Washington, DC: The Environmental Protection Agency today was given until February 21, 2010 to complete a safeguard for hazardous air pollution from industrial and commercial boilers and incinerators. The safeguard is designed to protect the 36 million Americans who live within three miles of these sources of air pollution by significantly lowering the releases of mercury, lead and other toxics that make people sick.
"Industry has done everything it can to delay these clean up measures," said Sierra Club Executive Director Michael Brune. "These polluters must be held accountable. Unchecked toxic air pollution from industrial plants is making our families sick."
The EPA's draft health safeguard for boilers and incinerators, proposed in June 2010 after a decade of delay, is expected to save nearly five thousand lives each year and prevent 3,000 heart attacks, 33,000 cases of aggravated asthma, and millions of acute respiratory problems. The benefits of the proposed health safeguard are projected to outweigh the costs by at least $14 billion every year. The safeguard could also result in the creation of up to 9,000 jobs as pollution controls and new technologies are installed, according to the National Association of Clean Air Agencies.
"Every day that industry succeeds in delaying these crucial protections equates to human suffering in the form of lives lost and worsened health," said Jim Pew of Earthjustice. "The rule undisputedly will prevent some of the unnecessary deaths and suffering caused by industrial boilers' and incinerators' uncontrolled emissions. Clean air saves lives, and it's time for the companies that operate these big industrial facilities to become better neighbors by keeping their toxic pollution out of our homes, our air, and our food."
Specifically, the health safeguard will reduce the amount of dioxins, soot and dangerous metals in the air. It will also slash toxic mercury pollution from these dirty plants.

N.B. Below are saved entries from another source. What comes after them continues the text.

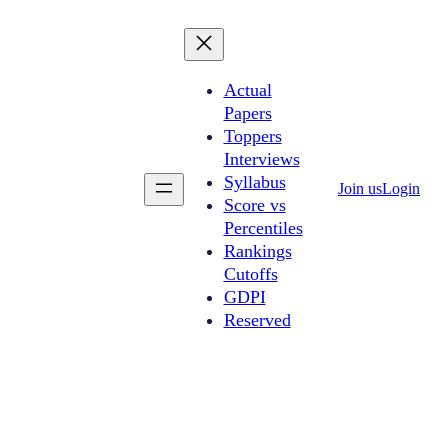
Actual
Papers
Toppers
Interviews
Syllabus
Join us
Login
Score vs
Percentiles
Rankings
Cutoffs
GDPI
Reserved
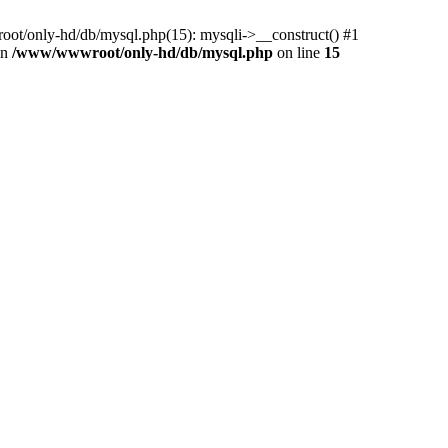
ot/only-hd/db/mysql.php(15): mysqli->__construct() #1
in
/www/wwwroot/only-hd/db/mysql.php
on line
15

Mercury is a dangerous neurotoxin that can impact a child's ability to walk, talk, read, write and learn. The mercury problem in the U.S. is so widespread that each year 300,000 babies are born at risk of learning disabilities, according to EPA. High mercury levels have also been linked to an increased risk of heart disease in men.

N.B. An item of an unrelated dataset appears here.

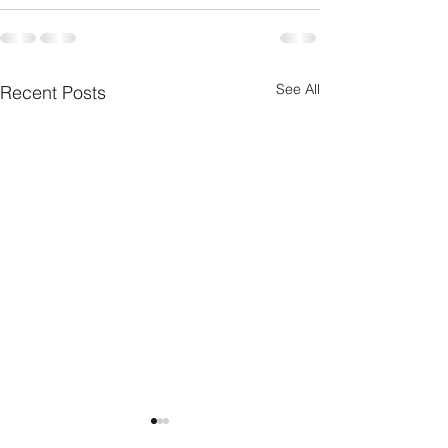
See All
Recent Posts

Cleaning up these industrial plants is just one part of efforts by the Environmental Protection Agency to lower toxic air pollution overall, addressing all of the major sources of hazardous air pollution. The EPA's action to control toxic emissions from industrial boilers and incinerators follows an Earthjustice lawsuit filed on behalf of Sierra Club. The agency has already finalized strong toxic air pollution safeguards for cement kilns, and the first ever toxic pollution limits for power plants are expected later this year.